セッション状態のfailover

Bruce Momjian October 23, 2017

サーバー側では、高可用性とはスタンバイハードウェアに素早く フェールオーバー できる能力を持ち、うまくいけばデータが失われないことを意味します。クライアント側でのフェイルオーバーの動作は、より微妙なものになります。

例えば、failoverが発生した場合、接続しているクライアントはどうなるでしょうか?接続プーラーが使用されていない場合、失敗したマシンに接続されているクライアントは、データベース作業を続行するために新しいサーバーに再接続する必要があります。failover手順では、障害が発生したサーバーへのすべての接続が終了し、新しい接続が確立されないことを保証する必要があります。(障害の発生したサーバーに再接続すると、結果が不正確になり、変更が失われる可能性があります。)クライアントがプライマリに昇格されたスタンバイに接続されている場合、既存のクライアント接続と新しい接続は、読み書き可能です。

クライアントは、仮想IPアドレス(vip、良好なブログエントリ)、または短い有効期限(ttl)でのdnsエントリ(ttl)のいずれかで、オペレーティングシステム固有の方法で新しいプライマリに接続します。これは通常、専用の高可用性またはclusteringソフトウェアを使用して実行されます。Postgres 10では、クライアントが複数のホスト名を試すこともできます。

接続プールを使用しているクライアントの場合、状況はさらに複雑になります。論理的には、クライアントは障害の発生したサーバーに直接接続していないため、同じセッションで途切れることなくクエリーを続けることができるはずです。しかし、これは一般的なケースではありません。

まず、クライアントが障害中にクエリーを実行していた可能性があるため、クライアントがクエリーを再試行できるように、クエリーエラーコードをクライアントに返す必要があります(クエリーの再試行ロジックが、アプリケーションに組み込まれていると仮定します)。二番目に、セッションがトランザクション・ブロックの途中にあった可能性があります。つまり、トランザクションの一部であったすべてのクエリーを再送信する必要があります(クライアントにそのような再試行ロジックがあると仮定します)。三番目に、いくつかのサーバー・コンフィグレーション・パラメータがセッション・レベルで変更されている可能性があります。クライアントは、適切な操作のためにこれらの設定に依存している可能性があるため、新しいセッションで再変更する必要があります。四番目に、再作成が必要な追加のセッション状態である可能性があります。廃棄マニュアルページを調べることで、可能なセッション状態の変更を知ることができます。

これは、クライアントが接続プーラーを継続することを可能にするための多くの困難に思えるかもしれませんが、事実その通りです。どのPostgresプーリングツールも、中断のないfailoverを可能にすることはできません。Pgpoolは自動的にすべてのクライアントの接続を切断し、再接続を可能にします。(pgpool 3.6以降では、実行中のスタンバイ・サーバーに接続されているクライアントは影響を受けません)。PgBouncerはfailoverを検出しません。

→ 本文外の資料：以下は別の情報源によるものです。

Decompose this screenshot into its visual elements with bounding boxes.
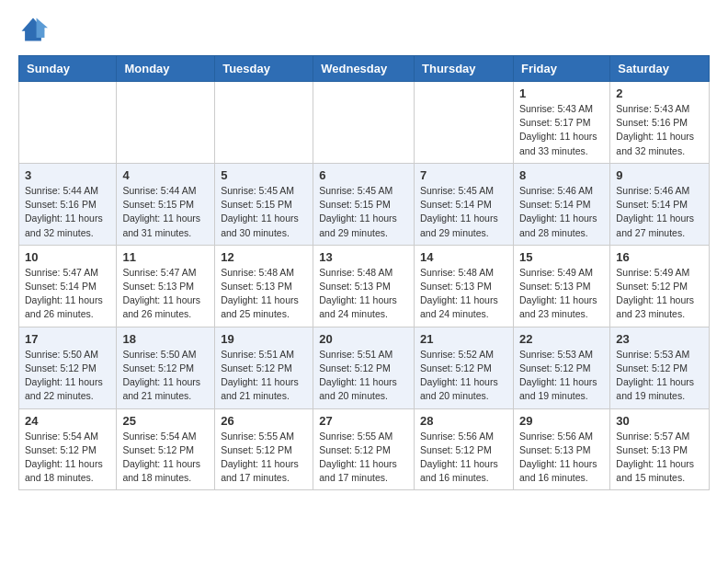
calendar-cell: 12Sunrise: 5:48 AM Sunset: 5:13 PM Dayli…	[215, 245, 313, 327]
day-info: Sunrise: 5:43 AM Sunset: 5:16 PM Dayligh…	[616, 102, 703, 158]
weekday-header-friday: Friday	[513, 56, 609, 82]
day-info: Sunrise: 5:49 AM Sunset: 5:12 PM Dayligh…	[616, 266, 703, 322]
day-number: 23	[616, 332, 703, 346]
page: SundayMondayTuesdayWednesdayThursdayFrid…	[0, 0, 728, 509]
calendar-cell: 21Sunrise: 5:52 AM Sunset: 5:12 PM Dayli…	[415, 327, 514, 408]
week-row-4: 17Sunrise: 5:50 AM Sunset: 5:12 PM Dayli…	[19, 327, 710, 408]
calendar-cell: 2Sunrise: 5:43 AM Sunset: 5:16 PM Daylig…	[610, 82, 710, 164]
logo-icon	[18, 15, 48, 44]
day-info: Sunrise: 5:50 AM Sunset: 5:12 PM Dayligh…	[25, 348, 110, 404]
day-info: Sunrise: 5:54 AM Sunset: 5:12 PM Dayligh…	[25, 430, 110, 486]
day-info: Sunrise: 5:52 AM Sunset: 5:12 PM Dayligh…	[420, 348, 507, 404]
calendar-cell: 26Sunrise: 5:55 AM Sunset: 5:12 PM Dayli…	[215, 408, 313, 490]
calendar-cell: 5Sunrise: 5:45 AM Sunset: 5:15 PM Daylig…	[215, 163, 313, 245]
day-info: Sunrise: 5:48 AM Sunset: 5:13 PM Dayligh…	[319, 266, 408, 322]
day-info: Sunrise: 5:51 AM Sunset: 5:12 PM Dayligh…	[221, 348, 307, 404]
day-info: Sunrise: 5:44 AM Sunset: 5:15 PM Dayligh…	[122, 184, 209, 240]
day-number: 19	[221, 332, 307, 346]
day-info: Sunrise: 5:53 AM Sunset: 5:12 PM Dayligh…	[519, 348, 604, 404]
calendar-cell: 19Sunrise: 5:51 AM Sunset: 5:12 PM Dayli…	[215, 327, 313, 408]
weekday-header-monday: Monday	[117, 56, 215, 82]
calendar-cell: 10Sunrise: 5:47 AM Sunset: 5:14 PM Dayli…	[19, 245, 117, 327]
weekday-header-sunday: Sunday	[19, 56, 117, 82]
day-number: 7	[420, 168, 507, 182]
calendar-cell: 29Sunrise: 5:56 AM Sunset: 5:13 PM Dayli…	[513, 408, 609, 490]
calendar-cell: 18Sunrise: 5:50 AM Sunset: 5:12 PM Dayli…	[117, 327, 215, 408]
day-number: 24	[25, 414, 110, 428]
day-info: Sunrise: 5:44 AM Sunset: 5:16 PM Dayligh…	[25, 184, 110, 240]
calendar-cell: 8Sunrise: 5:46 AM Sunset: 5:14 PM Daylig…	[513, 163, 609, 245]
week-row-3: 10Sunrise: 5:47 AM Sunset: 5:14 PM Dayli…	[19, 245, 710, 327]
calendar: SundayMondayTuesdayWednesdayThursdayFrid…	[18, 55, 710, 490]
day-info: Sunrise: 5:51 AM Sunset: 5:12 PM Dayligh…	[319, 348, 408, 404]
day-number: 17	[25, 332, 110, 346]
calendar-cell: 13Sunrise: 5:48 AM Sunset: 5:13 PM Dayli…	[313, 245, 415, 327]
day-info: Sunrise: 5:53 AM Sunset: 5:12 PM Dayligh…	[616, 348, 703, 404]
day-number: 30	[616, 414, 703, 428]
week-row-2: 3Sunrise: 5:44 AM Sunset: 5:16 PM Daylig…	[19, 163, 710, 245]
day-info: Sunrise: 5:50 AM Sunset: 5:12 PM Dayligh…	[122, 348, 209, 404]
calendar-cell: 27Sunrise: 5:55 AM Sunset: 5:12 PM Dayli…	[313, 408, 415, 490]
calendar-cell: 7Sunrise: 5:45 AM Sunset: 5:14 PM Daylig…	[415, 163, 514, 245]
day-number: 13	[319, 250, 408, 264]
calendar-cell: 23Sunrise: 5:53 AM Sunset: 5:12 PM Dayli…	[610, 327, 710, 408]
weekday-header-tuesday: Tuesday	[215, 56, 313, 82]
day-info: Sunrise: 5:49 AM Sunset: 5:13 PM Dayligh…	[519, 266, 604, 322]
day-info: Sunrise: 5:47 AM Sunset: 5:13 PM Dayligh…	[122, 266, 209, 322]
day-number: 16	[616, 250, 703, 264]
day-number: 10	[25, 250, 110, 264]
calendar-cell: 14Sunrise: 5:48 AM Sunset: 5:13 PM Dayli…	[415, 245, 514, 327]
week-row-5: 24Sunrise: 5:54 AM Sunset: 5:12 PM Dayli…	[19, 408, 710, 490]
day-number: 21	[420, 332, 507, 346]
calendar-cell: 17Sunrise: 5:50 AM Sunset: 5:12 PM Dayli…	[19, 327, 117, 408]
calendar-cell: 22Sunrise: 5:53 AM Sunset: 5:12 PM Dayli…	[513, 327, 609, 408]
header	[18, 15, 710, 44]
day-info: Sunrise: 5:54 AM Sunset: 5:12 PM Dayligh…	[122, 430, 209, 486]
day-info: Sunrise: 5:47 AM Sunset: 5:14 PM Dayligh…	[25, 266, 110, 322]
day-number: 11	[122, 250, 209, 264]
day-info: Sunrise: 5:45 AM Sunset: 5:15 PM Dayligh…	[319, 184, 408, 240]
calendar-cell	[117, 82, 215, 164]
weekday-header-row: SundayMondayTuesdayWednesdayThursdayFrid…	[19, 56, 710, 82]
day-info: Sunrise: 5:55 AM Sunset: 5:12 PM Dayligh…	[319, 430, 408, 486]
day-number: 5	[221, 168, 307, 182]
day-info: Sunrise: 5:56 AM Sunset: 5:12 PM Dayligh…	[420, 430, 507, 486]
day-number: 4	[122, 168, 209, 182]
day-info: Sunrise: 5:45 AM Sunset: 5:14 PM Dayligh…	[420, 184, 507, 240]
day-info: Sunrise: 5:57 AM Sunset: 5:13 PM Dayligh…	[616, 430, 703, 486]
day-number: 3	[25, 168, 110, 182]
day-info: Sunrise: 5:46 AM Sunset: 5:14 PM Dayligh…	[616, 184, 703, 240]
calendar-cell: 25Sunrise: 5:54 AM Sunset: 5:12 PM Dayli…	[117, 408, 215, 490]
calendar-cell: 4Sunrise: 5:44 AM Sunset: 5:15 PM Daylig…	[117, 163, 215, 245]
svg-marker-1	[37, 18, 48, 38]
day-number: 15	[519, 250, 604, 264]
day-number: 2	[616, 86, 703, 100]
day-info: Sunrise: 5:48 AM Sunset: 5:13 PM Dayligh…	[420, 266, 507, 322]
calendar-cell: 16Sunrise: 5:49 AM Sunset: 5:12 PM Dayli…	[610, 245, 710, 327]
calendar-cell: 9Sunrise: 5:46 AM Sunset: 5:14 PM Daylig…	[610, 163, 710, 245]
day-number: 28	[420, 414, 507, 428]
day-number: 26	[221, 414, 307, 428]
day-info: Sunrise: 5:48 AM Sunset: 5:13 PM Dayligh…	[221, 266, 307, 322]
day-number: 18	[122, 332, 209, 346]
calendar-cell	[313, 82, 415, 164]
calendar-cell: 20Sunrise: 5:51 AM Sunset: 5:12 PM Dayli…	[313, 327, 415, 408]
day-info: Sunrise: 5:46 AM Sunset: 5:14 PM Dayligh…	[519, 184, 604, 240]
weekday-header-wednesday: Wednesday	[313, 56, 415, 82]
calendar-cell	[415, 82, 514, 164]
day-info: Sunrise: 5:55 AM Sunset: 5:12 PM Dayligh…	[221, 430, 307, 486]
weekday-header-saturday: Saturday	[610, 56, 710, 82]
day-info: Sunrise: 5:45 AM Sunset: 5:15 PM Dayligh…	[221, 184, 307, 240]
day-info: Sunrise: 5:56 AM Sunset: 5:13 PM Dayligh…	[519, 430, 604, 486]
day-number: 14	[420, 250, 507, 264]
day-number: 1	[519, 86, 604, 100]
day-number: 22	[519, 332, 604, 346]
calendar-cell: 15Sunrise: 5:49 AM Sunset: 5:13 PM Dayli…	[513, 245, 609, 327]
day-number: 27	[319, 414, 408, 428]
day-number: 25	[122, 414, 209, 428]
day-number: 29	[519, 414, 604, 428]
logo	[18, 15, 51, 44]
calendar-cell: 30Sunrise: 5:57 AM Sunset: 5:13 PM Dayli…	[610, 408, 710, 490]
calendar-cell	[215, 82, 313, 164]
calendar-cell: 1Sunrise: 5:43 AM Sunset: 5:17 PM Daylig…	[513, 82, 609, 164]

多くのクエリーは過去のクエリーの結果に依存するため、クライアントに対しfailoverが途切れることがないような限られた場合に実行する時でも、接続プーラーはセッション状態の変更、クライアントのクエリー、さらにはクライアントの結果を記録する必要があります。例:アップグレードのために選択。このすべての追跡が実行されたとしても、変更されたクエリー結果は、中断のない動作を不可能にします。この複雑さをすべて勘案すると、failoverに対する標準的なアプローチが、セッション状態の再接続、リセット、および今後のクエリーが依存するすべてのクエリの再実行によって、クライアントがそのようなケースを処理するようにプログラムされることは、驚くようなことではありません。

Bruce Momjian氏は、EnterpriseDBの上級データベース設計者です。 

このポストはもともとBruceの個人的な投稿です。blog

Bruce Momjian

Bruce Momjian is a co-founder of the PostgreSQL Global Development Group, and has worked on PostgreSQL since 1996 as a committer and community leader. He is a frequent speaker and Postgres evangelist and travels worldwide appearing at conferences to help educate the community on the business value of Postgres advances and new technology enhancements. He is the author of PostgreSQL: Introduction and Concepts, published by Addison-Wesley.